In 1999-2000, I was part of a young company building one of India’s first online broking platforms. We had received venture capital funding from some A-list entities at that time. As a member of the core management team, I had options in the company. My personal investment portfolio went up five times during the boom period and was five times my annual income at that point. Almost all my wealth was in equities. Then came the crash in the markets starting March 2000. Not everything was bad though—my older child was born in May 2000.

Business became tough as revenues dropped. My wife decided to drop out of a corporate role in late 2000. We had swiftly moved from being a DINK (double-income-no-kid) family to a single-income-one-child family.

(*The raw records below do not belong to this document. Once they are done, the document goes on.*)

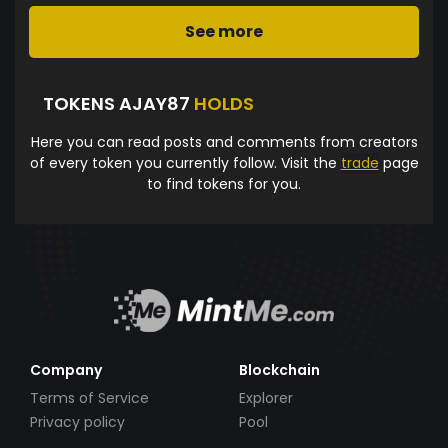
See more
TOKENS AJAY87
HOLDS
Here you can read posts and comments from creators
of every token you currently follow. Visit the
trade
page
to find tokens for you.
Company
Blockchain
Terms of Service
Explorer
Privacy policy
Pool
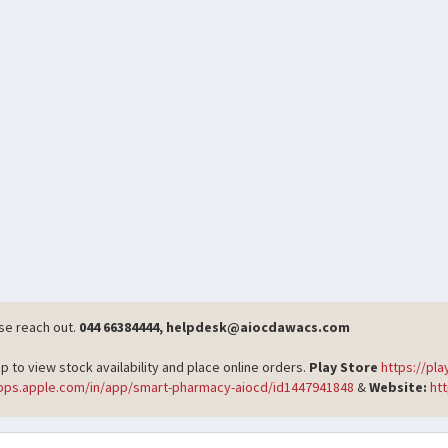
ase reach out.
044 66384444, helpdesk@aiocdawacs.com
o view stock availability and place online orders.
Play Store
https://pl
apps.apple.com/in/app/smart-pharmacy-aiocd/id1447941848
&
Website:
ht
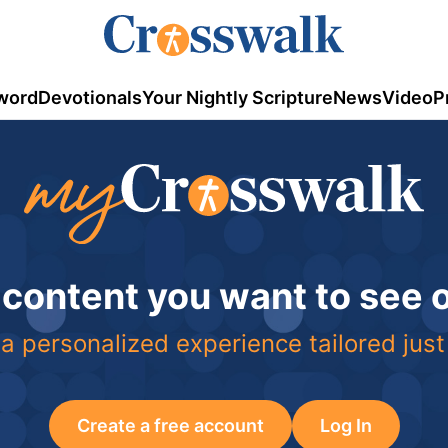
word
Devotionals
Your Nightly Scripture
News
Video
P
 content you want to see
a personalized experience tailored just
Create a free account
Log In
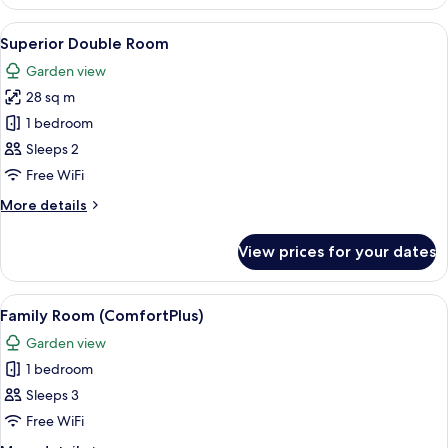
Room
View
A hotel room with a large bed, a desk w
7
Superior Double Room
all
Garden view
photos
28 sq m
for
Superior
1 bedroom
Double
Sleeps 2
Room
Free WiFi
More
More details
details
for
View prices for your dates
Superior
Double
Room
View
A hotel room with a large bed, a desk wi
6
Family Room (ComfortPlus)
all
Garden view
photos
1 bedroom
for
Family
Sleeps 3
Room
Free WiFi
(ComfortPlus)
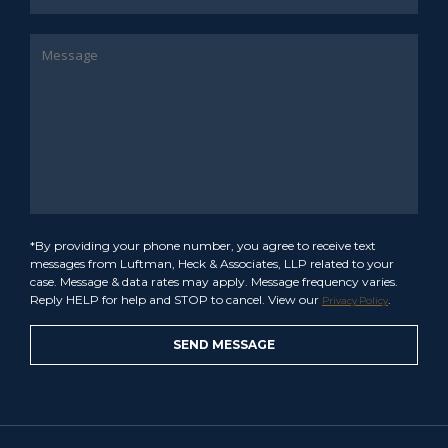
*By providing your phone number, you agree to receive text
messages from Luftman, Heck & Associates, LLP related to your
case. Message & data rates may apply. Message frequency varies.
Reply HELP for help and STOP to cancel. View our
.
Privacy Policy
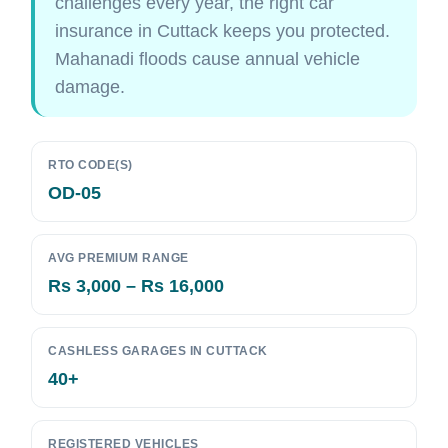
challenges every year, the right car
insurance in Cuttack keeps you protected.
Mahanadi floods cause annual vehicle
damage.
RTO CODE(S)
OD-05
AVG PREMIUM RANGE
Rs 3,000 – Rs 16,000
CASHLESS GARAGES IN CUTTACK
40+
REGISTERED VEHICLES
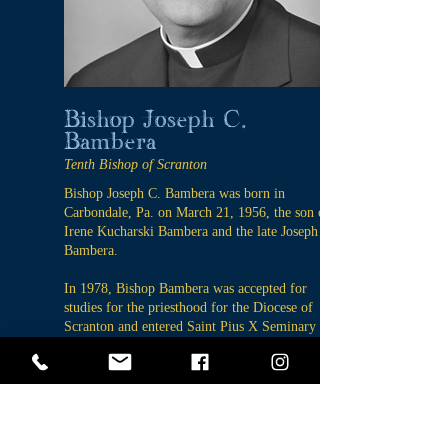
Bishop Joseph C.
Bambera
Tenth Bishop of Scranton
Bishop Joseph C. Bambera was born in
Carbondale, Pa. on March 21, 1956, the son of
Irene Kucharski Bambera and the late Joseph
Bambera.
In 1978, Bishop Bambera was accepted for
studies for the priesthood for the Diocese of
Scranton and entered Saint Pius X Seminary in
Dalton in September of the same year. He was
ordained to the Diaconate on May 14, 1983, by
Bishop J. Carroll McCormick and was ordained
to the Priesthood on November 5, 1983 by
Bishop John J. O’Connor.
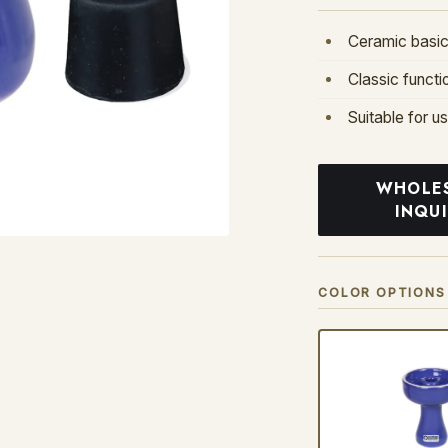
Ceramic basic
Classic functi
Suitable for u
WHOLE
INQU
COLOR OPTIONS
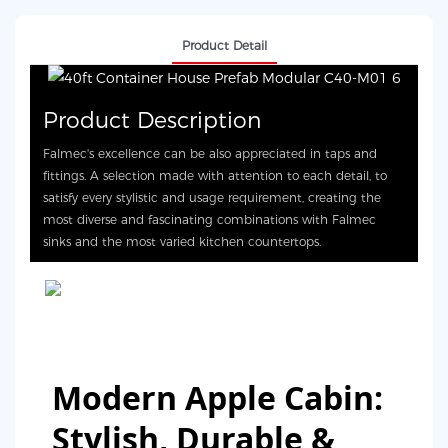
Product Detail
Product Description
Falmec's excellence can be also appreciated in taps and
fittings. A selection made with attention to each detail, to
satisfy every stylistic and usage requirement, creating the
most diverse and fascinating combinations with Falmec
sinks and the most varied kitchen countertops.
Modern Apple Cabin:
Stylish, Durable &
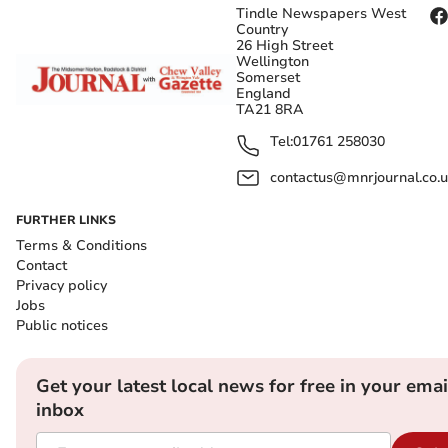
Tindle Newspapers West
Country
26 High Street
Wellington
Somerset
England
TA21 8RA
Tel:
01761 258030
contactus@mnrjournal.co.u
FURTHER LINKS
Terms & Conditions
Contact
Privacy policy
Jobs
Public notices
Get your latest local news for free in your emai
inbox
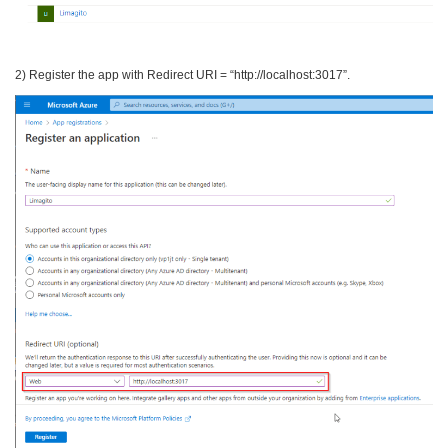
2) Register the app with Redirect URI = “http://localhost:3017”.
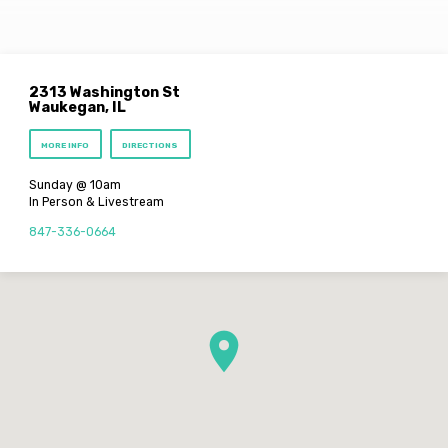
2313 Washington St
Waukegan, IL
MORE INFO
DIRECTIONS
Sunday @ 10am
In Person & Livestream
847-336-0664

Then my parents, with whom I was living, announced that they would relocate to another city in the middle of 2001, which meant I now had to rent a house.

In February 2001, the Ketan Parekh episode broke out which led to another sharp leg-down in the markets and for the business. Serious differences broke out about the way forward for the fledgling organization. By June 2001, it was the end of the road for me at the company. There has never been a worse moment in my life than when I had to convey to my team that many of them would be affected as well. As for the market—at the low point that year, my portfolio had dropped 80% from its peak and the options were worthless. And I needed a job.

The 2001 meltdown taught me the importance of asset allocation—I could not stomach the volatility of being 100% in equities. I also realized that, in my role, I needed the security of a house. A home for me and my family; never at any risk due to the markets or my job. It was also a brutal reminder of the dangers of leverage as I witnessed clients who had pyramided their fortunes in the bull market of 2000 lose that and more during the meltdown as the cycle reversed.

The global financial crisis of 2008 turned out to be very different. When the crisis erupted, we were a new, yet-to-be-licensed asset management company (AMC), with no clients or assets. August to October 2008 was brutal with the Nifty dropping over 50%. Then, in the space of a weekend in late 2008, our company ended up acquiring another AMC on attractive terms. Somebody else’s crisis became our opportunity.

The crisis in 2008 felt like the end of the world if you worked in the financial sector. Names that we considered blue-chips vanished overnight—laid low by excessive risk taking and faulty models. Just like today there was a haze of uncertainty about the future.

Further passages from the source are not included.